Para mi sorpresa, este texto dio un resultado poco habitual en mi muro, ya que fue replicado 84 veces por personas que compartían mi indignación e impotencia. Hoy no se habla de otra cosa más que de la final suspendida, y parece que todo -o casi todo- el país está unido en ese sentimiento. Sentimos que tocamos fondo. Y sabemos que hace falta un cambio, pero no sabemos cómo cambiar.
Lo que pasó el sábado no es un hecho aislado, ni inédito. Que algo así pasara estaba dentro de las posibilidades, y fue ese temor el que llevó a que los clubes rechazaran la propuesta del propio Presidente de la Nación de jugar con público visitante. El desastre, tan anticipado, se produjo de todas maneras. Parece una fatalidad, pero es el resultado de años de irresponsabilidad y corrupción. Para entenderlo, no tenemos que quedarnos en lo que ocurrió el sábado, sino que tenemos que remontarnos al comienzo del problema.
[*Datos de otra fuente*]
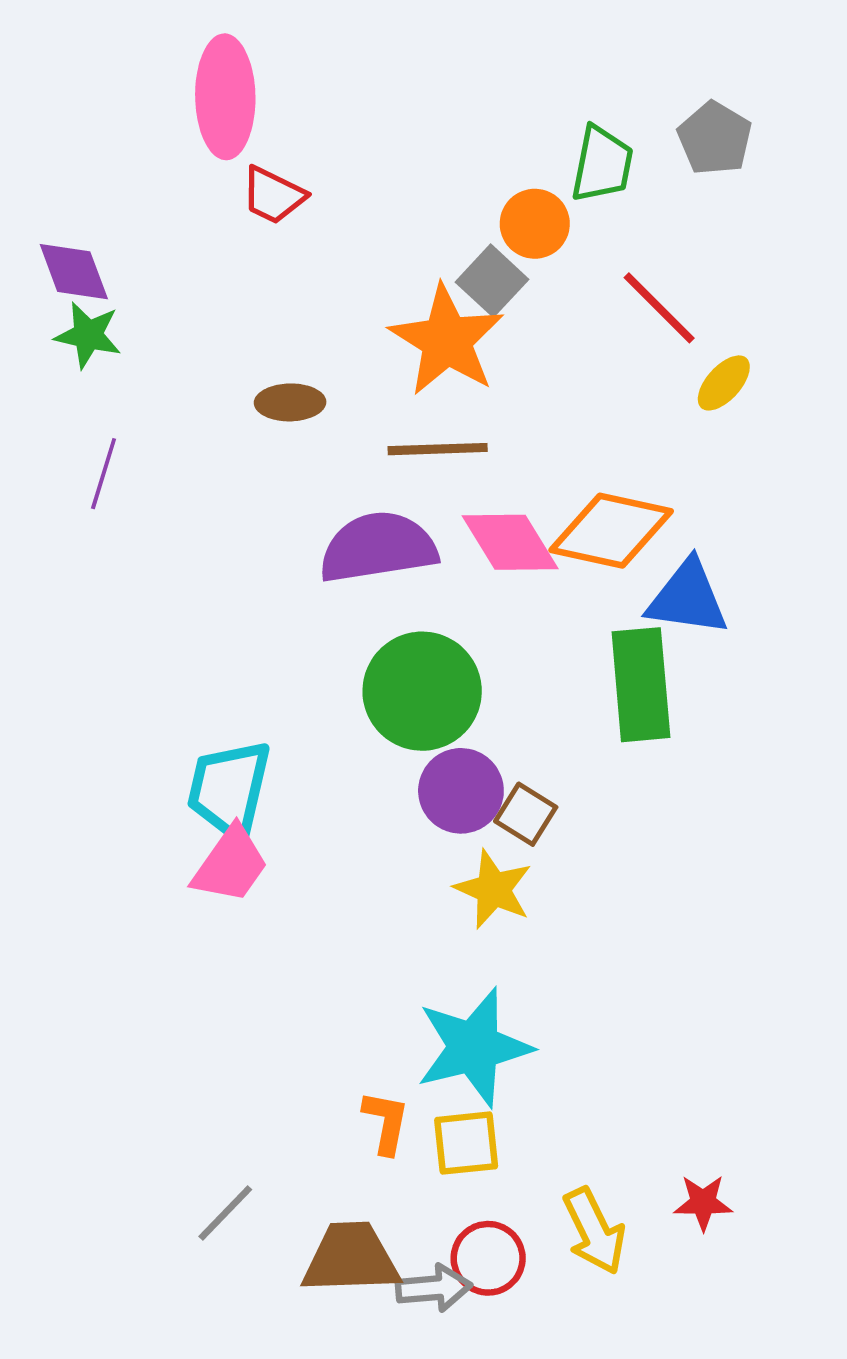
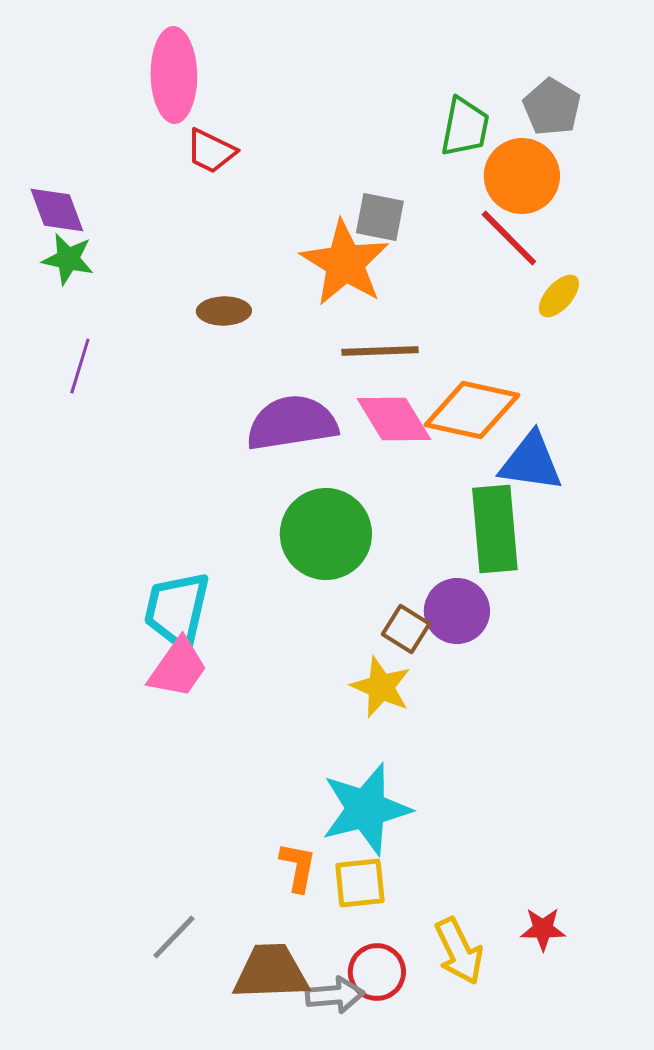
orange circle: (535, 224) -> (522, 176), moved, size x1.4
gray square: (492, 281) -> (380, 217), turned -32
brown line: (438, 449) -> (380, 351), moved
purple circle: (461, 791) -> (457, 611), moved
Barrabravas, ¿una versión argentina de las maras centroamericanas?
Las barras bravas no son simples grupos violentos o criminales. Desde hace décadas, están perfectamente integradas a la estructura de los clubes, y son una parte del “espectáculo” de la cancha. Son auténticas mafias, basadas en la violencia, que manejan grandes cantidades de dinero y se vinculan con negocios ilegales como el narcotráfico. Hasta aquí, el problema tendría solución. Pero quizás el problema no es que no se lo pueda solucionar, sino que no se lo quiere solucionar.
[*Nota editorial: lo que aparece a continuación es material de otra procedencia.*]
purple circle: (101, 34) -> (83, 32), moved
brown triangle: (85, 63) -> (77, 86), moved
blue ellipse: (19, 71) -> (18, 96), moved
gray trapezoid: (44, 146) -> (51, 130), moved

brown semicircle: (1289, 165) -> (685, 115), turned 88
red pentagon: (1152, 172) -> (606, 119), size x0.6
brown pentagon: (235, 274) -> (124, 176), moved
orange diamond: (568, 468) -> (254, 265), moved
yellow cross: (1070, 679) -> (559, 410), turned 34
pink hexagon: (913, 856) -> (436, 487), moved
Los vínculos entre la política y el fútbol no están ocultos en absoluto. En su presidencia, Kirchner estuvo ligado con la barra de Racing e impulsó el proyecto de la ONG barrabrava “Hinchadas Unidas”. Hugo Moyano lidera, además de la CGT, el club Independiente. Su yerno, el Chiqui Tapia saltó de la presidencia de Barracas Central a la de la AFA. El hijo de Alejandro Granados, intendente de Ezeiza, maneja Tristán Suárez. Aníbal Fernández presidió Quilmes. A Massa se lo vincula con Tigre.
La lista podría seguir. Pero no sin el caso más notorio de todos: quien fue presidente de Boca Juniors, y pasó por el club sin tocar el poder de la barra brava, hoy preside nuestro país.
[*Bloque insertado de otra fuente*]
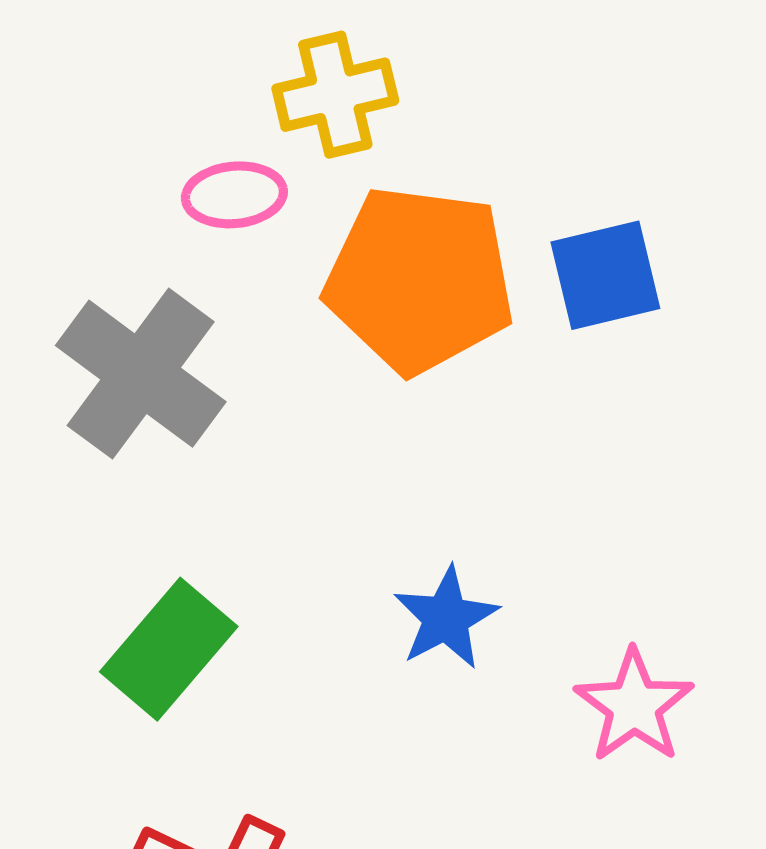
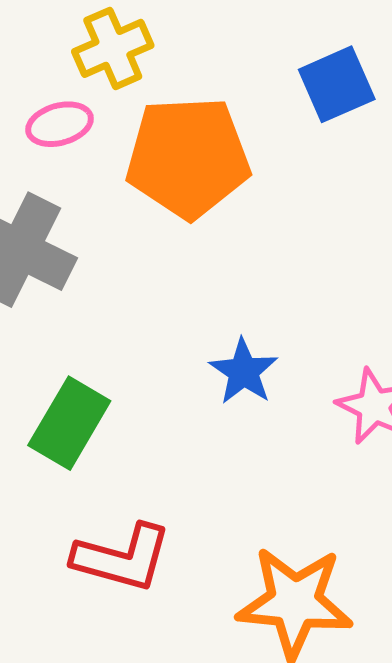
blue square: (605, 275) -> (337, 84), moved

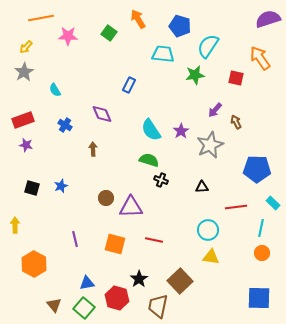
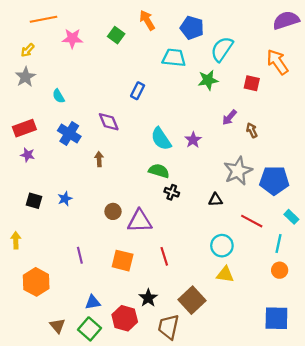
blue cross: (65, 125) -> (69, 133), size x1.5
gray star: (210, 145) -> (238, 171), moved
red line: (236, 207) -> (252, 221), turned 35
red line: (154, 240) -> (164, 256), turned 60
Todos estos vínculos hacen muy difícil que una iniciativa para detener la violencia provenga de la propia política. Quizás haya encendido algunas alarmas, con la proximidad del G-20, y la pésima imagen internacional que dejan los incidentes. O quizás la esperanza sea que Infantino, horrorizado con lo ocurrido, decida desafiliar a la AFA, y nos obliguen desde afuera (ya que solos, evidentemente, no podemos) a empezar una necesaria reestructuración, quizás desde cero.
Dentro de la política local, parece que nadie se le anima a las mafias. O quizás es que las mafias son útiles. Ayer el Jefe de Gobierno porteño, hoy el Presidente de la Nación, dieron conferencias de prensa sorprendidos e indignados como si fueran simples ciudadanos, y no los encargados de resolver el problema. Por supuesto, la culpa se la echaron a otros.
Me parece inverosímil que a día de hoy, el fútbol siga siendo el mayor de los problemas de una sociedad que tiene, innegablemente, tantos otros. Me parece increíble que todavía tengamos que pensar cómo hacer para que el fútbol sea nada más que un espectáculo deportivo, una fiesta. En Inglaterra, hace treinta años, hizo falta la tragedia de Heysel, que se cobró 39 muertos, para desterrar la violencia del fútbol. Ojalá no sea eso lo que estamos esperando.